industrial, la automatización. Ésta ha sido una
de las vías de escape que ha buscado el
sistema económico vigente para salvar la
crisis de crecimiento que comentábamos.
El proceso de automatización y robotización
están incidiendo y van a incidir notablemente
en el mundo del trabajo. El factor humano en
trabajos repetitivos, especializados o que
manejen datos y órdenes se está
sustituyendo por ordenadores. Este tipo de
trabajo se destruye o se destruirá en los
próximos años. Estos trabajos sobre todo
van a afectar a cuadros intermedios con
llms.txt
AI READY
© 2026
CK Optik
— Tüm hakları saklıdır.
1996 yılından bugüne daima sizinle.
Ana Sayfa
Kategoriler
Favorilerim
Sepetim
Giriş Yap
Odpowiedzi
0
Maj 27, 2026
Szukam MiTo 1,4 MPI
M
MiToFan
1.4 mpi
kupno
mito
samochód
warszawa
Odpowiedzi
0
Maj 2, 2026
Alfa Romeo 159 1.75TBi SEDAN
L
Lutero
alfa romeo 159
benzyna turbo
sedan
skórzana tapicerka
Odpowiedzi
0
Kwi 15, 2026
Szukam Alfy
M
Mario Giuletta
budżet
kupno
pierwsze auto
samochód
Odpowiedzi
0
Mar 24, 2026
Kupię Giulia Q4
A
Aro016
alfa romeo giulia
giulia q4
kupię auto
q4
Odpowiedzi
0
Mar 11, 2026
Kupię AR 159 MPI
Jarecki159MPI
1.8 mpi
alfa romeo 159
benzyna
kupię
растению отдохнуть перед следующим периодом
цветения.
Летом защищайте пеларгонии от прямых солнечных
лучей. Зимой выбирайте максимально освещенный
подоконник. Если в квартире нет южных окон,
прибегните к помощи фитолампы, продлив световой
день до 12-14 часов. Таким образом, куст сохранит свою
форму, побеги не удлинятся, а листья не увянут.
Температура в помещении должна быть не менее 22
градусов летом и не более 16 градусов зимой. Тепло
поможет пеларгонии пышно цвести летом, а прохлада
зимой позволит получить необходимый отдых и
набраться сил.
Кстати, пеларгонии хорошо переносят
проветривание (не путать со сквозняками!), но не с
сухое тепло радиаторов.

### What to produce
Repeat the listing above in full, word for word.

### Response to this exercise
industrial, la automatización. Ésta ha sido una
de las vías de escape que ha buscado el
sistema económico vigente para salvar la
crisis de crecimiento que comentábamos.
El proceso de automatización y robotización
están incidiendo y van a incidir notablemente
en el mundo del trabajo. El factor humano en
trabajos repetitivos, especializados o que
manejen datos y órdenes se está
sustituyendo por ordenadores. Este tipo de
trabajo se destruye o se destruirá en los
próximos años. Estos trabajos sobre todo
van a afectar a cuadros intermedios con
llms.txt
AI READY
© 2026
CK Optik
— Tüm hakları saklıdır.
1996 yılından bugüne daima sizinle.
Ana Sayfa
Kategoriler
Favorilerim
Sepetim
Giriş Yap
Odpowiedzi
0
Maj 27, 2026
Szukam MiTo 1,4 MPI
M
MiToFan
1.4 mpi
kupno
mito
samochód
warszawa
Odpowiedzi
0
Maj 2, 2026
Alfa Romeo 159 1.75TBi SEDAN
L
Lutero
alfa romeo 159
benzyna turbo
sedan
skórzana tapicerka
Odpowiedzi
0
Kwi 15, 2026
Szukam Alfy
M
Mario Giuletta
budżet
kupno
pierwsze auto
samochód
Odpowiedzi
0
Mar 24, 2026
Kupię Giulia Q4
A
Aro016
alfa romeo giulia
giulia q4
kupię auto
q4
Odpowiedzi
0
Mar 11, 2026
Kupię AR 159 MPI
Jarecki159MPI
1.8 mpi
alfa romeo 159
benzyna
kupię
растению отдохнуть перед следующим периодом
цветения.
Летом защищайте пеларгонии от прямых солнечных
лучей. Зимой выбирайте максимально освещенный
подоконник. Если в квартире нет южных окон,
прибегните к помощи фитолампы, продлив световой
день до 12-14 часов. Таким образом, куст сохранит свою
форму, побеги не удлинятся, а листья не увянут.
Температура в помещении должна быть не менее 22
градусов летом и не более 16 градусов зимой. Тепло
поможет пеларгонии пышно цвести летом, а прохлада
зимой позволит получить необходимый отдых и
набраться сил.
Кстати, пеларгонии хорошо переносят
проветривание (не путать со сквозняками!), но не с
сухое тепло радиаторов.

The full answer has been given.